In this episode of the podcast, you will be guided through the winding roads and petit villages, bringing alive the local rustic-ness of the Dordogne.
This episode will have the most impact listening on one device and accessing Google Earth on another. Or if you’re wonderfully tech-savvy you may be able to access them both at the same time on the same device! Once in each village, pause the podcast chat to get down on the Google Earth ground and have a virtual walking tour around the town, then re-start the podcast to move on!
Plus Beaux Villages de France
There are over 32,000 villages in France and in 1982 the French government created a list to try and promote the petit and picturesque French villages, ones with a quality heritage.
To be designated one of the “Plus Beaux Villages de France”, villages must submit an application form, have an on-site evaluation, and meet certain criteria. At the moment there are about 160 villages on the list, so obviously most villages don’t make the cut which is completely understandable when you consider this criteria:
· there must be some rural character with no more than 2,000 inhabitants
· they must have two national heritage sites
· there must be an on-site evaluation
· the application must have mass support from the town council.
It is claimed that being on the list can bring a rise of between 10-50% in visitor numbers, so clearly being labelled as a Plus Beaux Village is a plus for the tourist dollar, or franc, or Euro these days!
Monpazier
Each time I mentioned to someone that I was going to Monpazier, they tried to correct me and said “oh you mean Montpellier?” Non! I mean MONPAZIER! It’s one of the Plus Beaux Villages de France.
Constructed in 1284 during the 100 years war between the French and English, it is a perfect example of the bastide villages built during that time through all of the region as basically a fortified village with ramparts to protect the town. These villages were built in a very structured way around a central market square which was very different from other medieval villages that were built in a much more haphazard fashion.
Monpazier is in the Coeur de la Dordogne, the heart of the Dordogne, in an area known as the purple Périgord or the Périgord Pourpre so named for all the grapes grown in this region for wine! So as you can imagine there were some exquisite wines tasted during this stay!
Accommodation in Monpazier
Instagram: @dordognevillafrance
Web: www.dordogne-country-house.com
Mes belles amies and I all stayed in Monpazier for the week at Rosemary Vine’s beautiful maison. The villa is about a five minute stroll from the village and overlooks the medieval mastery of Monpazier from the lovely terrace. A gorgeous view for a 5pm aperitif each day!

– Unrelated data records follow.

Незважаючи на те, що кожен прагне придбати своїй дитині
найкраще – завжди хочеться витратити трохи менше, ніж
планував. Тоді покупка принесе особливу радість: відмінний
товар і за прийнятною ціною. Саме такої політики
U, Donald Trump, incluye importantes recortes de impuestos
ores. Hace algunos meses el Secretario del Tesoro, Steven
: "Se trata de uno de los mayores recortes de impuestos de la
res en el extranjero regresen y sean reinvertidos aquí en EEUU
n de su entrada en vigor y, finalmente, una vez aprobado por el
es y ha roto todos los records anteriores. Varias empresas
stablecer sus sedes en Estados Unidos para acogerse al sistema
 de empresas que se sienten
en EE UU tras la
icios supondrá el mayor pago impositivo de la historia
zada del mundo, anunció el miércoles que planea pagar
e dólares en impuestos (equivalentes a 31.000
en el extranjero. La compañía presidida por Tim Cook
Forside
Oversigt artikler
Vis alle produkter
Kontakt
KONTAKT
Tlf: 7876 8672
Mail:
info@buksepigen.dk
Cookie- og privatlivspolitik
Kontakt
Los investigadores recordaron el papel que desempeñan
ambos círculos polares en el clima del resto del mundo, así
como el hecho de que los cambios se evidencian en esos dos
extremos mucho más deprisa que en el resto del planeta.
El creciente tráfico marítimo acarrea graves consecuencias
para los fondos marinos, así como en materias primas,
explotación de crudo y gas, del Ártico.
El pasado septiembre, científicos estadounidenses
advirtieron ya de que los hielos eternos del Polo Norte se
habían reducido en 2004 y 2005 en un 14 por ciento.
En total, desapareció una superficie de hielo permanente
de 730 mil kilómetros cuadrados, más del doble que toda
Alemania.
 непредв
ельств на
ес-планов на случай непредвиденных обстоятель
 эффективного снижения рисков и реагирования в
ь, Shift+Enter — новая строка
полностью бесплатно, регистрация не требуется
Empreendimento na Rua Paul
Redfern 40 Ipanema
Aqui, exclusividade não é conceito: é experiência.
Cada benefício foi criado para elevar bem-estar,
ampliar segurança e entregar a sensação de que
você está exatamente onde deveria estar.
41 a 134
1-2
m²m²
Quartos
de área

So whilst staying in Monpazier we explored the village extensively. In the mornings we would wander across to the boulangerie for fresh croissant, and at other times we would enter by walking through the main arch that went through the huge rampart wall at one end of the village just opposite the Mairie or town hall that is outside the old village. There are gorgeous narrow streets with vine covered homes and stores right on the edge. But it was the village square that delighted us in Monpazier. On market day it was a hive of activity, and we could imagine how it has always been the centre of village life in centuries gone by.
Restaurants I recommend in Monpazier
Privilege du Périgord – a rustic but gastronomically delightful family owned restaurant where I had Cuisse de Grenouille or frogs legs for the first time ever!
Restaurant Eleonore – in the divinely traditional salons of the Hotel Edward 1st, on the ramparts of the village of Monpazier. It’s a très beaux building with turrets and a vine covered façade typical of gorgeous chateaux! We had the traditional French 5 courses and virtually rolled out of the place!
La Roque-Gageac
Google Earth La Roque-Gageac link
The village is nestled between a cliff-face and the Dordogne River. It has rows of pretty white and ochre coloured houses facing onto the river and there are many petite ruelles or alley ways leading up the cliff. We enjoyed a seven course lunch at La Belle Etoile Restaurant before going on a traditional boat up the Dordogne.
Domme
After disembarking we drove up to another village on top of the cliff called Domme. Both this village of Domme and the one down below La Roque-Gageac are absolute feats of architecture and engineering. La Roque-Gageac as it is built into the cliff and Domme as it is perched on top. Especially when you consider they were constructed in the 13th century!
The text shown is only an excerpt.